Sixty-six women died in 2020 due to abortion-related complications, the Ghana Health Service (GHS) has revealed. More than 54,000 cases of abortion, out of which 25,866 cases were classified as spontaneous abortions were recorded in the country’s health facilities in 2020.
Data from the GHS shows that the number of abortions procured in the same facilities in 2019 were 56,574, a reduction of 2,171 cases in the figures recorded last two years.
Spontaneous abortion also referred to as miscarriage is the loss of a fetus before the 20th week of pregnancy.
Similarly, 12,272 Medical abortions; the termination of a pregnancy with a pill within the first 10 weeks of pregnancy by a medical professional or an individual was recorded in 2020 as compared to 10, 834 cases recorded last year.
Additionally, in 2020, 11, 983 elective abortions; a planned procedure either done with medicine or surgery were recorded.
The Safe Motherhood Programme Manager at the GHS, Dr Chris Opoku Fofie said more spontaneous abortions were recorded because most pregnant women reported unsuccessful medical abortions as miscarriages in the hospital.
He told the Ghana News Agency (GNA) in an interview that medical abortions are gradually taking over surgical abortions in Ghana as abortion pills available for purchase in pharmacies.
“With medical abortions gaining popularity, people are no longer going for medical assistance, counseling, and they don’t avail themselves for family planning either,” he said.
Dr Fofie called for a national discourse on safe abortion practices to get rid of quack abortion doctors and reduce the extortion of exorbitant abortion fees by some medical doctors.
He said Ghana’s laws and regulation on family planning were obsolete and called for ways to regulate medical abortion practices to make it safer for women who require abortion services.
“We have an abortion law which doesn’t seem to respond to the immediate challenges and needs of the sexually active women in Ghana now, hence the need for an update to ensure that abortion is safe for all,” he said.
Ghana’s law on abortion allows abortion only under a few conditions such as an incest pregnancy, impregnation of a female with mental illness, impregnated rape victim, or when health care workers determine that the baby, if born, will not be able to have a meaningful life, or if the pregnancy threatens the health or life of the mother.
The laws of Ghana do not allow a healthy mother with a healthy pregnancy to get an abortion with the sole reason of not wanting the pregnancy.
The inexplicit nature of the law on abortion allows many citizens to draw a conclusion that abortion is illegal in Ghana.
Dr Fofie added that the popularity of medical abortions had however reduced the level of abortion complications and situations where women seek an unsafe abortion, leading to increased unwarranted maternal deaths and morbidities.

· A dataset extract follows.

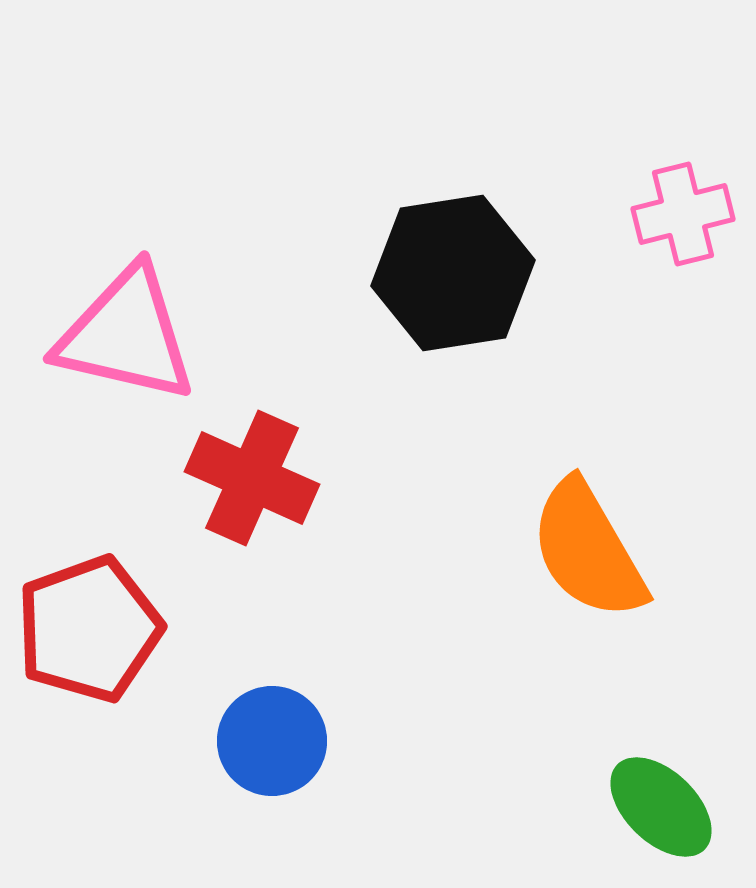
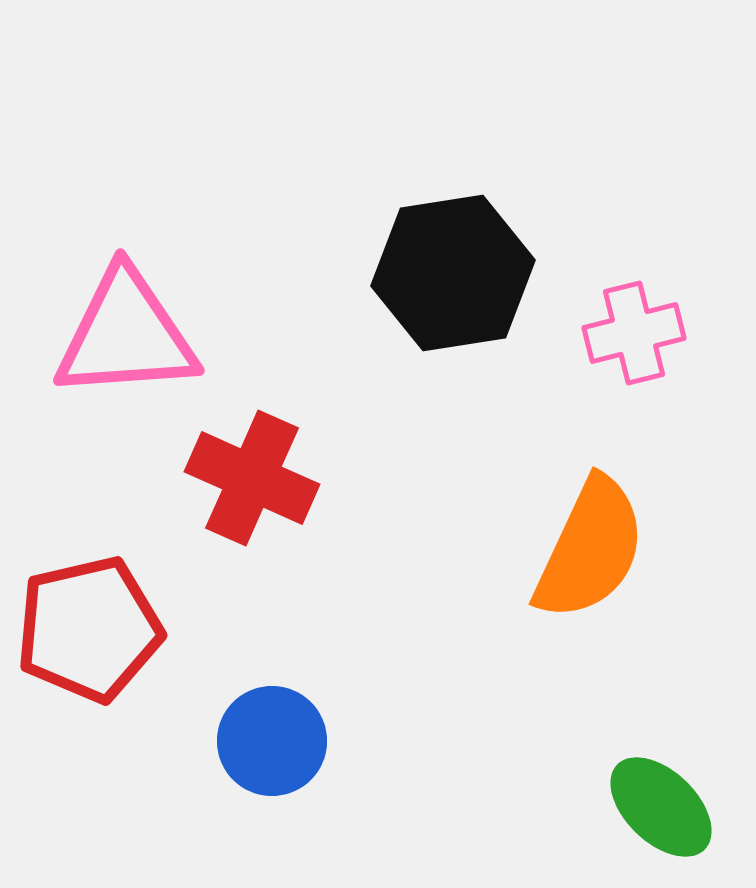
pink cross: moved 49 px left, 119 px down
pink triangle: rotated 17 degrees counterclockwise
orange semicircle: moved 2 px right, 1 px up; rotated 125 degrees counterclockwise
red pentagon: rotated 7 degrees clockwise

Abortion is a procedure to end a pregnancy; it uses medicine or surgery to remove the embryo or fetus and placenta from the uterus, a procedure either done by an individual or a licensed health care professional.
In Ghana, the cost of safe abortions differ by the methods used. The price of medical abortion pills ranges from GHS50 – GHS150.
The costs of elective abortion in a medical facility can range between GHS260 and GHS500.